[Page segmentation data]
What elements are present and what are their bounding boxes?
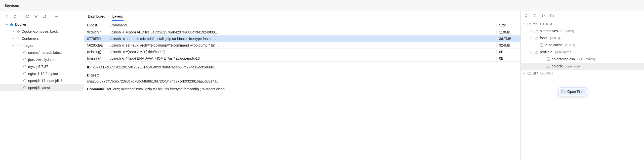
tree-label: Images: [22, 44, 33, 48]
tree-item-image[interactable]: openjdk:17, openjdk:8: [0, 77, 84, 84]
new-service-icon[interactable]: [42, 13, 48, 19]
circle-icon: [23, 71, 27, 76]
circle-icon: [23, 86, 27, 90]
table-row[interactable]: 56285d9a /bin/sh -c set -eux; arch="$(ob…: [84, 42, 520, 49]
filetree-item[interactable]: etc(10 KB): [521, 20, 644, 27]
folder-icon: [527, 71, 531, 75]
col-header-command[interactable]: Command: [108, 23, 496, 27]
tree-label: openjdk:17, openjdk:8: [28, 79, 63, 83]
filetree-label: ld.so.cache: [545, 43, 563, 47]
layer-detail: ID: 2371a17e8895a2120158c737631a6a6ab997…: [84, 62, 520, 92]
context-menu: Open File: [558, 87, 587, 96]
detail-command-label: Command:: [87, 87, 105, 91]
circle-icon: [23, 78, 27, 83]
svg-rect-9: [11, 23, 12, 24]
tab-dashboard[interactable]: Dashboard: [88, 12, 106, 21]
view-icon[interactable]: [24, 13, 30, 19]
tree-item-image[interactable]: nginx:1.19.2-alpine: [0, 70, 84, 77]
spacer-icon: [534, 43, 538, 47]
filetree-size: (216 bytes): [577, 57, 595, 61]
svg-rect-6: [10, 24, 11, 25]
chevron-down-icon[interactable]: [522, 71, 526, 75]
filter-icon[interactable]: [33, 13, 39, 19]
cell-size: 110MB: [496, 30, 520, 34]
svg-rect-7: [11, 24, 12, 25]
tree-item-images[interactable]: Images: [0, 42, 84, 49]
cell-command: /bin/sh -c set -eux; microdnf install gz…: [108, 37, 496, 41]
tree-item-docker[interactable]: Docker: [0, 21, 84, 28]
service-tree-pane: Docker Docker-compose: back Containers: [0, 11, 84, 161]
filetree-size: (3 KB): [550, 36, 560, 40]
filetree-label: fonts: [540, 36, 547, 40]
layer-table: Digest Command Size 9cd9df9f /bin/sh -c …: [84, 21, 520, 62]
add-icon[interactable]: [54, 13, 60, 19]
filetree-item[interactable]: fonts(3 KB): [521, 34, 644, 42]
table-row[interactable]: 077bff59 /bin/sh -c set -eux; microdnf i…: [84, 35, 520, 42]
tree-item-image[interactable]: jboss/wildfly:latest: [0, 56, 84, 63]
tree-item-image[interactable]: mysql:5.7.37: [0, 63, 84, 70]
tab-layers[interactable]: Layers: [112, 12, 124, 21]
table-row[interactable]: (missing) /bin/sh -c #(nop) ENV JAVA_HOM…: [84, 55, 520, 62]
context-menu-open-file[interactable]: Open File: [560, 89, 586, 95]
col-header-size[interactable]: Size: [496, 23, 520, 27]
cell-command: /bin/sh -c #(nop) ADD file:6a3fb962576ab…: [108, 30, 496, 34]
expand-vertical-icon[interactable]: [523, 13, 529, 19]
cell-size: 0B: [496, 50, 520, 54]
terminal-icon: [546, 64, 550, 68]
collapse-vertical-icon[interactable]: [532, 13, 538, 19]
chevron-right-icon[interactable]: [529, 29, 533, 33]
col-header-digest[interactable]: Digest: [84, 23, 108, 27]
svg-point-1: [27, 16, 28, 17]
cell-digest: (missing): [84, 50, 108, 54]
tabs: Dashboard Layers: [84, 11, 520, 21]
filetree-size: (0 bytes): [560, 29, 574, 33]
question-icon: ?: [546, 57, 550, 61]
toolbar-separator: [21, 14, 21, 19]
tree-item-image[interactable]: openjdk:latest: [0, 84, 84, 91]
svg-point-3: [37, 15, 37, 16]
cell-digest: (missing): [84, 56, 108, 60]
open-folder-icon[interactable]: [549, 13, 555, 19]
cell-command: /bin/sh -c #(nop) CMD ["/bin/bash"]: [108, 50, 496, 54]
filetree-item[interactable]: ?colorzgrep.csh(216 bytes): [521, 56, 644, 63]
spacer-icon: [541, 64, 545, 68]
filetree-item[interactable]: profile.d(436 bytes): [521, 49, 644, 56]
table-row[interactable]: (missing) /bin/sh -c #(nop) CMD ["/bin/b…: [84, 49, 520, 55]
tree-label: mysql:5.7.37: [28, 65, 48, 69]
cell-size: 324MB: [496, 43, 520, 47]
detail-digest-value: sha256:077bff59ce5723e3c7d78bdf4fd8b10d7…: [87, 79, 218, 83]
left-toolbar: [0, 12, 84, 21]
tree-item-compose[interactable]: Docker-compose: back: [0, 28, 84, 35]
filetree-size: (10 KB): [540, 22, 552, 26]
chevron-down-icon[interactable]: [5, 23, 9, 26]
chevron-down-icon[interactable]: [522, 22, 526, 26]
tree-item-containers[interactable]: Containers: [0, 35, 84, 42]
filetree-item[interactable]: alternatives(0 bytes): [521, 27, 644, 34]
chevron-down-icon[interactable]: [529, 50, 533, 54]
svg-point-16: [18, 39, 19, 40]
filetree-size: (436 bytes): [555, 50, 573, 54]
filetree-item[interactable]: colorzgopenable: [521, 63, 644, 70]
collapse-all-icon[interactable]: [12, 13, 18, 19]
expand-all-icon[interactable]: [4, 13, 10, 19]
filetree-item[interactable]: usr(26 MB): [521, 70, 644, 77]
tree-item-image[interactable]: centos/mariadb:latest: [0, 49, 84, 56]
cell-size: 36.7MB: [496, 37, 520, 41]
chevron-right-icon[interactable]: [529, 36, 533, 40]
filetree-label: profile.d: [540, 50, 552, 54]
filetree-toolbar: [521, 11, 644, 20]
circle-icon: [23, 50, 27, 55]
sort-icon[interactable]: [540, 13, 546, 19]
tree-label: Docker-compose: back: [22, 29, 58, 33]
question-icon: ?: [539, 43, 543, 47]
filetree-item[interactable]: ?ld.so.cache(6 KB): [521, 42, 644, 49]
table-row[interactable]: 9cd9df9f /bin/sh -c #(nop) ADD file:6a3f…: [84, 29, 520, 35]
filetree-size: (26 MB): [540, 71, 553, 75]
chevron-down-icon[interactable]: [12, 44, 15, 47]
chevron-right-icon[interactable]: [12, 30, 15, 33]
chevron-right-icon[interactable]: [12, 37, 15, 40]
svg-text:?: ?: [541, 44, 542, 47]
tree-label: jboss/wildfly:latest: [28, 58, 56, 62]
folder-icon: [561, 90, 565, 94]
tree-label: Docker: [15, 22, 26, 26]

— What is required —
Print the records exactly, every one. Leave out the pictures.

— Task output —
What elements are present and what are their bounding boxes?
tree-label: Images: [22, 44, 33, 48]
tree-item-image[interactable]: openjdk:17, openjdk:8: [0, 77, 84, 84]
new-service-icon[interactable]: [42, 13, 48, 19]
circle-icon: [23, 71, 27, 76]
circle-icon: [23, 86, 27, 90]
table-row[interactable]: 56285d9a /bin/sh -c set -eux; arch="$(ob…: [84, 42, 520, 49]
filetree-item[interactable]: etc(10 KB): [521, 20, 644, 27]
folder-icon: [527, 71, 531, 75]
col-header-command[interactable]: Command: [108, 23, 496, 27]
tree-label: openjdk:17, openjdk:8: [28, 79, 63, 83]
filetree-label: ld.so.cache: [545, 43, 563, 47]
layer-detail: ID: 2371a17e8895a2120158c737631a6a6ab997…: [84, 62, 520, 92]
context-menu: Open File: [558, 87, 587, 96]
detail-command-label: Command:: [87, 87, 105, 91]
circle-icon: [23, 78, 27, 83]
svg-rect-9: [11, 23, 12, 24]
tab-dashboard[interactable]: Dashboard: [88, 12, 106, 21]
view-icon[interactable]: [24, 13, 30, 19]
tree-item-image[interactable]: nginx:1.19.2-alpine: [0, 70, 84, 77]
spacer-icon: [534, 43, 538, 47]
filetree-size: (216 bytes): [577, 57, 595, 61]
svg-rect-6: [10, 24, 11, 25]
chevron-down-icon[interactable]: [522, 71, 526, 75]
filter-icon[interactable]: [33, 13, 39, 19]
cell-size: 110MB: [496, 30, 520, 34]
svg-rect-7: [11, 24, 12, 25]
tree-item-images[interactable]: Images: [0, 42, 84, 49]
cell-command: /bin/sh -c set -eux; microdnf install gz…: [108, 37, 496, 41]
tree-item-docker[interactable]: Docker: [0, 21, 84, 28]
service-tree-pane: Docker Docker-compose: back Containers: [0, 11, 84, 161]
filetree-size: (3 KB): [550, 36, 560, 40]
filetree-label: fonts: [540, 36, 547, 40]
layer-table: Digest Command Size 9cd9df9f /bin/sh -c …: [84, 21, 520, 62]
add-icon[interactable]: [54, 13, 60, 19]
filetree-item[interactable]: fonts(3 KB): [521, 34, 644, 42]
table-row[interactable]: 077bff59 /bin/sh -c set -eux; microdnf i…: [84, 35, 520, 42]
tree-item-image[interactable]: jboss/wildfly:latest: [0, 56, 84, 63]
tree-item-image[interactable]: mysql:5.7.37: [0, 63, 84, 70]
tab-layers[interactable]: Layers: [112, 12, 124, 21]
table-row[interactable]: (missing) /bin/sh -c #(nop) ENV JAVA_HOM…: [84, 55, 520, 62]
context-menu-open-file[interactable]: Open File: [560, 89, 586, 95]
col-header-size[interactable]: Size: [496, 23, 520, 27]
cell-command: /bin/sh -c #(nop) ADD file:6a3fb962576ab…: [108, 30, 496, 34]
expand-vertical-icon[interactable]: [523, 13, 529, 19]
cell-size: 0B: [496, 50, 520, 54]
terminal-icon: [546, 64, 550, 68]
collapse-vertical-icon[interactable]: [532, 13, 538, 19]
chevron-right-icon[interactable]: [529, 29, 533, 33]
col-header-digest[interactable]: Digest: [84, 23, 108, 27]
svg-point-1: [27, 16, 28, 17]
cell-digest: (missing): [84, 50, 108, 54]
tabs: Dashboard Layers: [84, 11, 520, 21]
filetree-size: (0 bytes): [560, 29, 574, 33]
question-icon: ?: [546, 57, 550, 61]
toolbar-separator: [21, 14, 21, 19]
tree-item-image[interactable]: openjdk:latest: [0, 84, 84, 91]
svg-point-3: [37, 15, 37, 16]
cell-digest: (missing): [84, 56, 108, 60]
open-folder-icon[interactable]: [549, 13, 555, 19]
cell-command: /bin/sh -c #(nop) CMD ["/bin/bash"]: [108, 50, 496, 54]
filetree-item[interactable]: ?colorzgrep.csh(216 bytes): [521, 56, 644, 63]
spacer-icon: [541, 64, 545, 68]
filetree-item[interactable]: profile.d(436 bytes): [521, 49, 644, 56]
table-row[interactable]: (missing) /bin/sh -c #(nop) CMD ["/bin/b…: [84, 49, 520, 55]
tree-label: mysql:5.7.37: [28, 65, 48, 69]
cell-size: 324MB: [496, 43, 520, 47]
detail-digest-value: sha256:077bff59ce5723e3c7d78bdf4fd8b10d7…: [87, 79, 218, 83]
left-toolbar: [0, 12, 84, 21]
tree-item-compose[interactable]: Docker-compose: back: [0, 28, 84, 35]
filetree-size: (10 KB): [540, 22, 552, 26]
chevron-down-icon[interactable]: [5, 23, 9, 26]
chevron-down-icon[interactable]: [522, 22, 526, 26]
tree-item-containers[interactable]: Containers: [0, 35, 84, 42]
filetree-item[interactable]: alternatives(0 bytes): [521, 27, 644, 34]
chevron-down-icon[interactable]: [529, 50, 533, 54]
svg-point-16: [18, 39, 19, 40]
filetree-size: (436 bytes): [555, 50, 573, 54]
filetree-item[interactable]: colorzgopenable: [521, 63, 644, 70]
collapse-all-icon[interactable]: [12, 13, 18, 19]
expand-all-icon[interactable]: [4, 13, 10, 19]
filetree-item[interactable]: usr(26 MB): [521, 70, 644, 77]
tree-item-image[interactable]: centos/mariadb:latest: [0, 49, 84, 56]
cell-size: 36.7MB: [496, 37, 520, 41]
chevron-right-icon[interactable]: [529, 36, 533, 40]
filetree-label: profile.d: [540, 50, 552, 54]
filetree-toolbar: [521, 11, 644, 20]
circle-icon: [23, 50, 27, 55]
sort-icon[interactable]: [540, 13, 546, 19]
tree-label: Docker-compose: back: [22, 29, 58, 33]
question-icon: ?: [539, 43, 543, 47]
filetree-item[interactable]: ?ld.so.cache(6 KB): [521, 42, 644, 49]
table-row[interactable]: 9cd9df9f /bin/sh -c #(nop) ADD file:6a3f…: [84, 29, 520, 35]
filetree-size: (26 MB): [540, 71, 553, 75]
chevron-down-icon[interactable]: [12, 44, 15, 47]
chevron-right-icon[interactable]: [12, 30, 15, 33]
chevron-right-icon[interactable]: [12, 37, 15, 40]
svg-text:?: ?: [541, 44, 542, 47]
tree-label: jboss/wildfly:latest: [28, 58, 56, 62]
folder-icon: [561, 90, 565, 94]
tree-label: Docker: [15, 22, 26, 26]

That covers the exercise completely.